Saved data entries
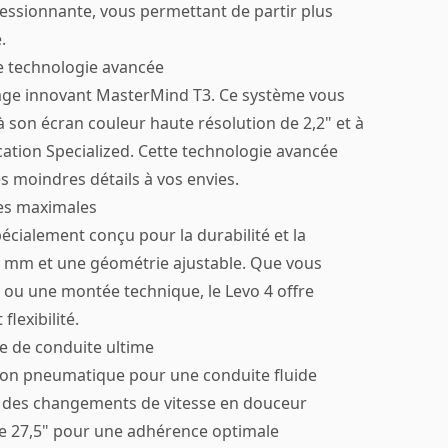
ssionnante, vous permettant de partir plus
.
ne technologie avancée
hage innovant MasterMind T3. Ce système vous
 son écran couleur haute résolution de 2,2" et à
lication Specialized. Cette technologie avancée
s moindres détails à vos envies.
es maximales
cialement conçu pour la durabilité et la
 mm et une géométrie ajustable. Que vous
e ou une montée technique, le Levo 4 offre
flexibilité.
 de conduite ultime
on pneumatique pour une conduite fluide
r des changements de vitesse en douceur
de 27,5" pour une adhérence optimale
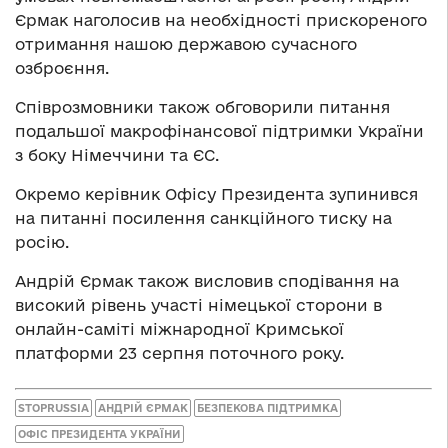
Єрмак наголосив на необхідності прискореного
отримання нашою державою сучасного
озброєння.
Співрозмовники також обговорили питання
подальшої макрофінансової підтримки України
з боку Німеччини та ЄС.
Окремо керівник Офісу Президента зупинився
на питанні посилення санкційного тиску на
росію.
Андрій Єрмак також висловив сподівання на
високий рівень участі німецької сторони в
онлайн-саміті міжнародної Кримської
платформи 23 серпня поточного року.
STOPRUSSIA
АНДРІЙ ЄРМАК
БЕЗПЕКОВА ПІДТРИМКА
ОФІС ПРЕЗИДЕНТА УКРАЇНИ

* * *

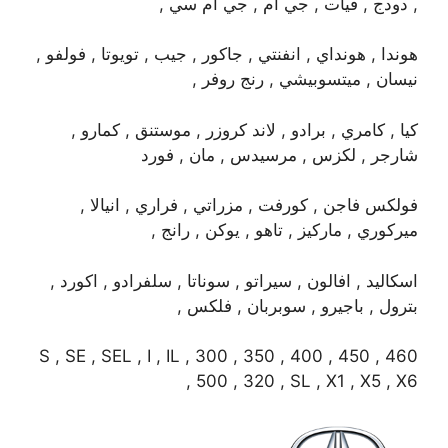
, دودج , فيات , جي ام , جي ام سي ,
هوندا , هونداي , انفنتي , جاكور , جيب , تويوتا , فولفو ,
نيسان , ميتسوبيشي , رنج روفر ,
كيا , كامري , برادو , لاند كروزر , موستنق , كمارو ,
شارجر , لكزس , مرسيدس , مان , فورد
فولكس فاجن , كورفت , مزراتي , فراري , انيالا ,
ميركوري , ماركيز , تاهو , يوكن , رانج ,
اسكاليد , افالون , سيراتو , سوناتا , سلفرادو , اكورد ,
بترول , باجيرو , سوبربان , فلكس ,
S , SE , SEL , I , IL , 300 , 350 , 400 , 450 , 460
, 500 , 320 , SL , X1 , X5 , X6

*TASK REQUIREMENTS*
Report the lines above that have the word "technologie" in them.

*SOLVED EXERCISE*
ne technologie avancée
lication Specialized. Cette technologie avancée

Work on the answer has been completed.